Regional/Node UDP ranges to alleviate IPv4 limits

I had a potentially weird networking idea and wondered how possible it would be for Fly to implement. Would it be possible to make it so we could specify UDP port ranges that specifically route to individual regions (or better yet, specific nodes)? This might be a way to save on the need for multiple IPv4 addresses when using regional routing on things like LiveKit.

On LiveKit, I can already tell a node to limit the range of UDP ports used by a specific node. However, the Fly UDP implementation is still pretty rudimentary (list one UDP port and all UDP ports are routed with no remapping). I’m not sure if it’s feasible, but I’m thinking something along the lines of:

[[services.ports]]
regions = ["sea"]
protocol = "udp"
port_start = 10000
port_end = 19999

[[services.ports]]
regions = ["ord"]
protocol = "udp"
port_start = 20000
port_end = 29999

[[services.ports]]
regions = ["fra"]
protocol = "udp"
port_start = 30000
port_end = 39999

I’m not sure this would work out of the box with LiveKit, but I think it might as long as the individual LiveKit nodes matched their port allocations based on region.

This is by no means an elegant or perfect solution, but would certainly be a reasonable holdover until more IPv4 addresses can be allocated to all of the regions or until a better IPv6 based solution can be made.
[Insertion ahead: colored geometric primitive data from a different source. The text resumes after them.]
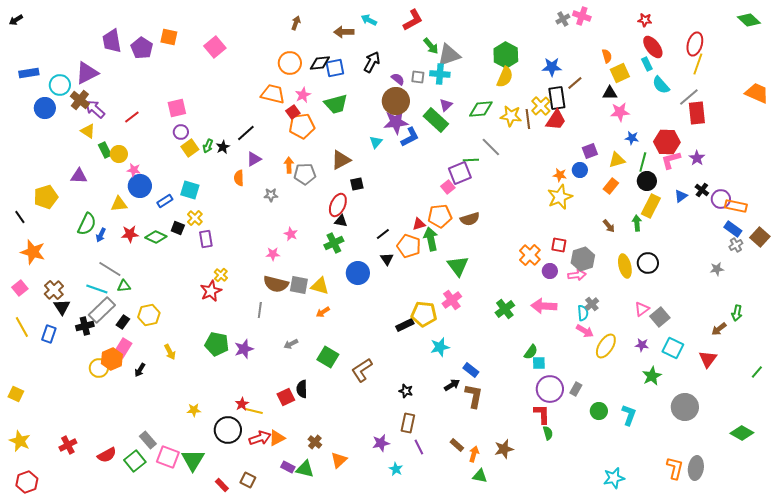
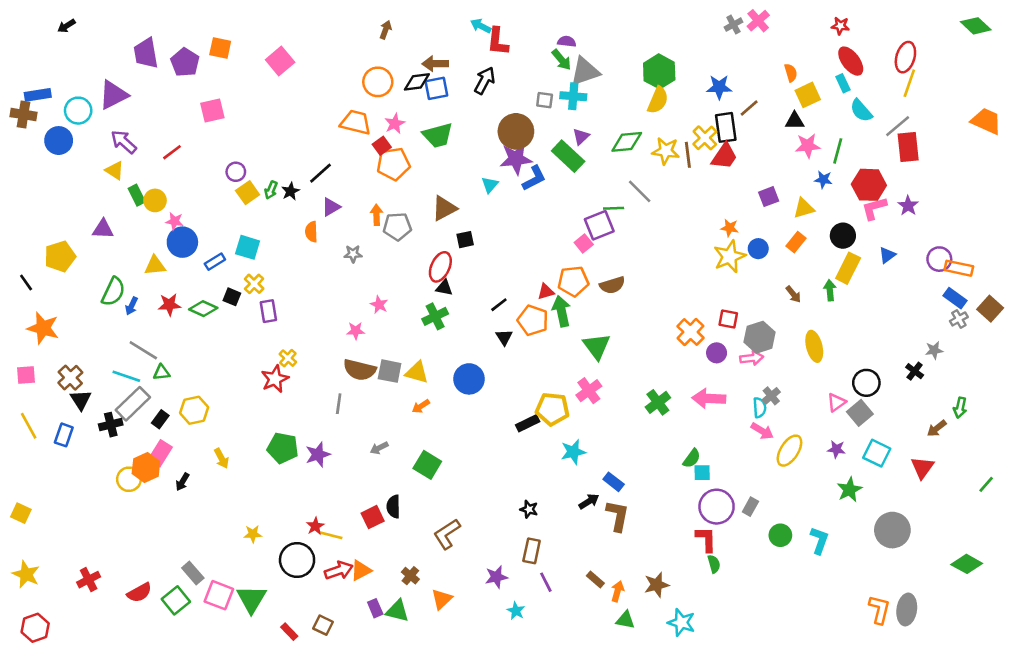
pink cross: (582, 16) -> (758, 21), turned 30
black arrow: (16, 20) -> (66, 26), moved
red L-shape: (413, 20) -> (498, 41), moved, turned 125
brown arrow: (344, 32) -> (435, 64), moved
purple semicircle: (398, 79) -> (567, 41), moved, turned -32
brown cross: (80, 100) -> (23, 114), moved, turned -30
pink square: (177, 108) -> (212, 111), moved
green line: (643, 162) -> (838, 151), moved
blue circle: (580, 170) -> (758, 249), moved
black cross: (702, 190) -> (915, 371), moved
black circle: (648, 263) -> (866, 383), moved
blue circle: (358, 273) -> (469, 379), moved
pink square: (20, 288) -> (26, 375), turned 35
brown L-shape: (362, 370) -> (447, 534), moved
purple rectangle: (288, 467) -> (375, 608), turned 40
cyan star: (614, 478) -> (681, 623), moved, turned 30

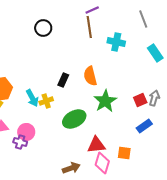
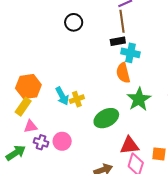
cyan cross: (116, 42) -> (130, 53), moved
black rectangle: (63, 80) -> (118, 41), moved, turned 56
pink circle: (26, 132) -> (62, 141), moved
purple cross: (20, 142) -> (41, 142), moved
It’s… possible, but that looks pretty fussy, and I worry that it will tangle up our API and infra for a feature that exactly one framework (LiveKit) will actually use.

Right now, our UDP routing actually ignores ports altogether. It’s happening entirely in-kernel (in BPF code) and bypassing our proxies.

To implement this, we’d have to implement an additional layer of maps (to discriminate on ports), and come up with an allocation scheme for the ports themselves — we can’t do arbitrary loops in BPF code. It might be pretty gross to actually build.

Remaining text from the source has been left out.